# Ubuntu Netbook Remix!



## Trbk85 (6. November 2009)

Hey Leute wollte auf meinen Samsung NC20 UNR mittels USB Stick  istallieren, allerdings habe ich Probleme bei der Installation. Das Bildschirm zeigt nachdem booten vom USB Stick verschiedene Farben an ( blau,rot,grün usw)

Ich hoffe ihr könnt mir da weiter Helfen.
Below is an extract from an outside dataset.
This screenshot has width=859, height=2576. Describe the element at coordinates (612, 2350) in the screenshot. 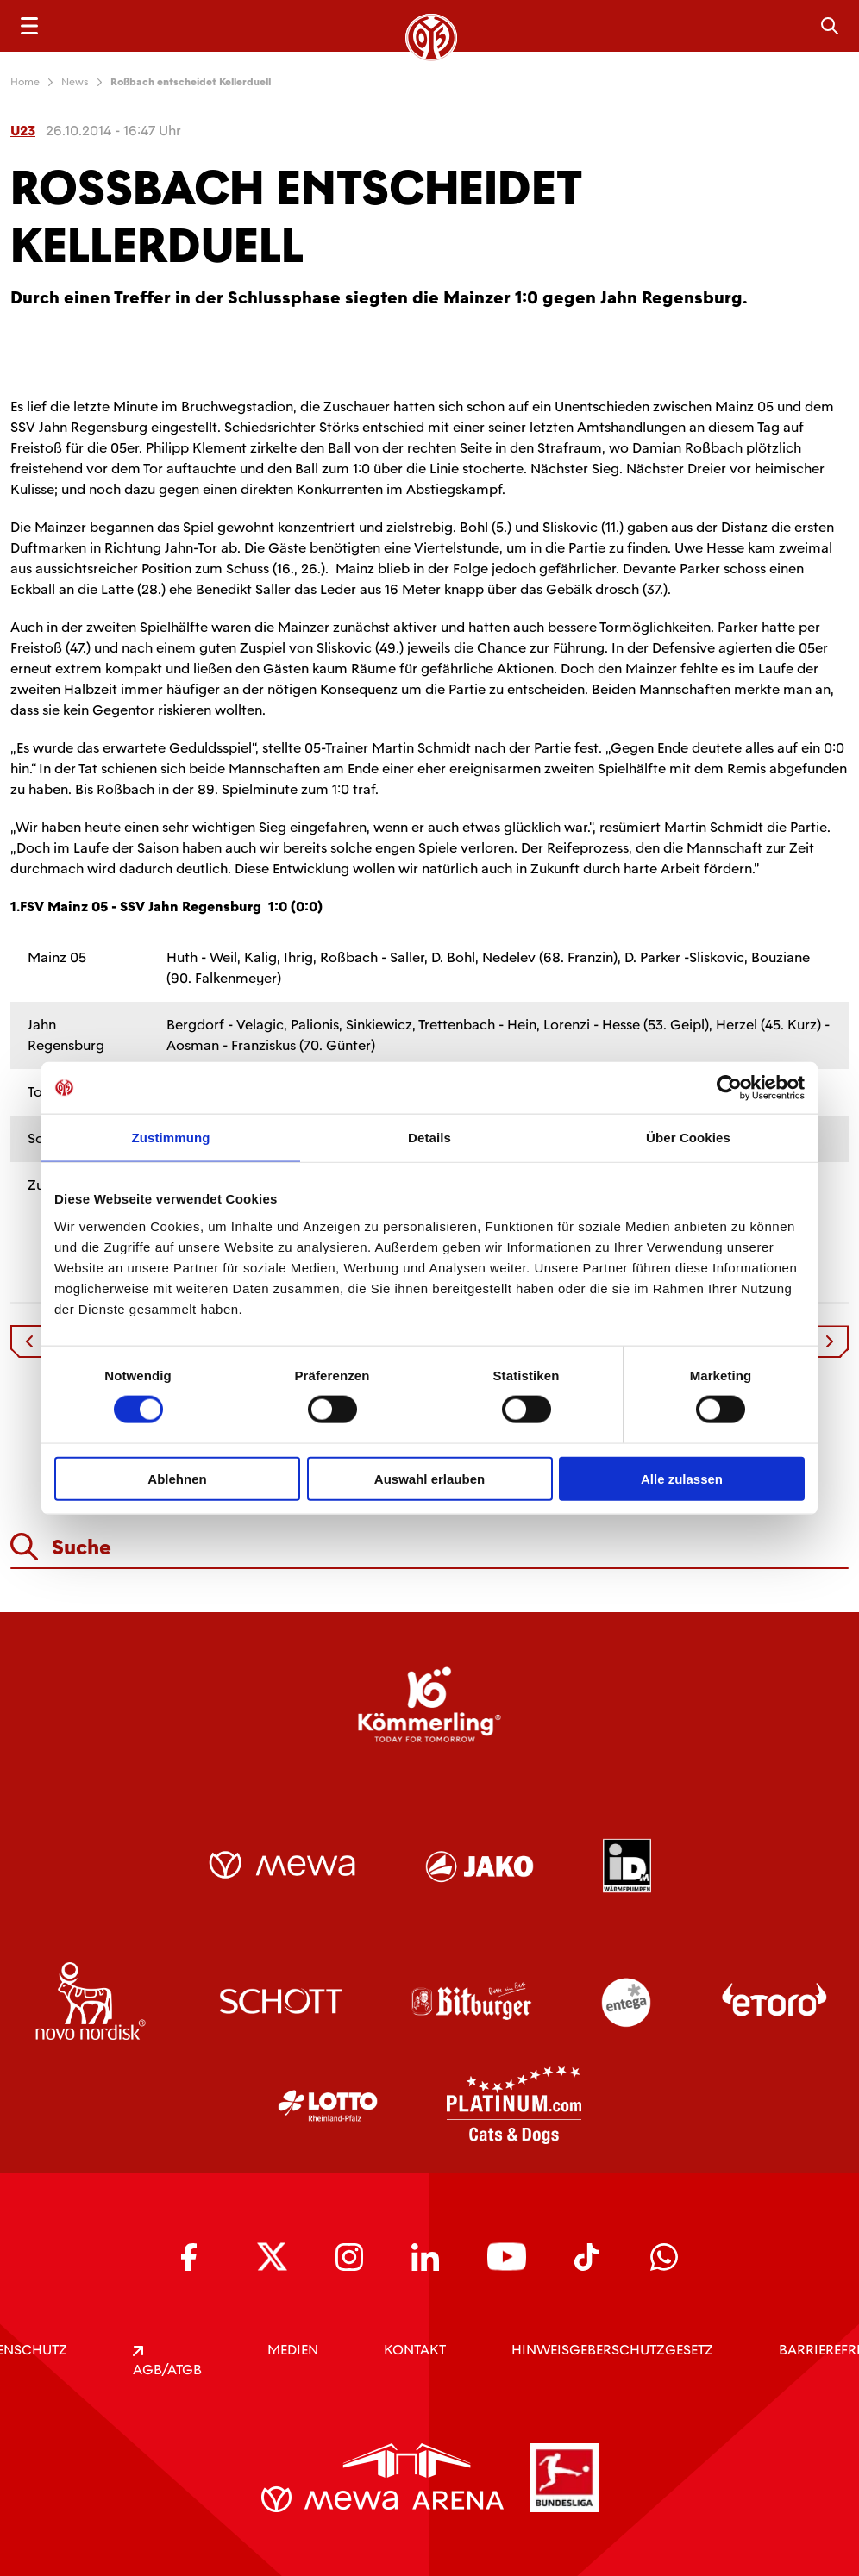

I see `Hinweisgeberschutzgesetz` at that location.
Danke im vorraus.

Hey habe gerade gelesen das es auf dem VIA Nano Prozessor des Samsung NC20 Netbooks nicht läuft

Gibt es denn keine Möglichkeit Ubuntu denoch auf mein Netbook zu installieren

Danke im vorraus.


----------



## Trbk85 (7. November 2009)

Ich habe eben gelesen das es noch eine weitere linux version gibt für schwächere Notebooks bzw PCs. Die Version heisst Linux Linpus Lite, laut Systemanfoerderungen sollte es auf meinem Samsung NC20 laufen allerdings finde ich kein Link wo ich die Linpus Version runter laden kann. Oder ist die nicht kostenlos?


----------



## mc_gulasch (25. November 2009)

Probier mal http://www.damnsmalllinux.org/index_de.html


----------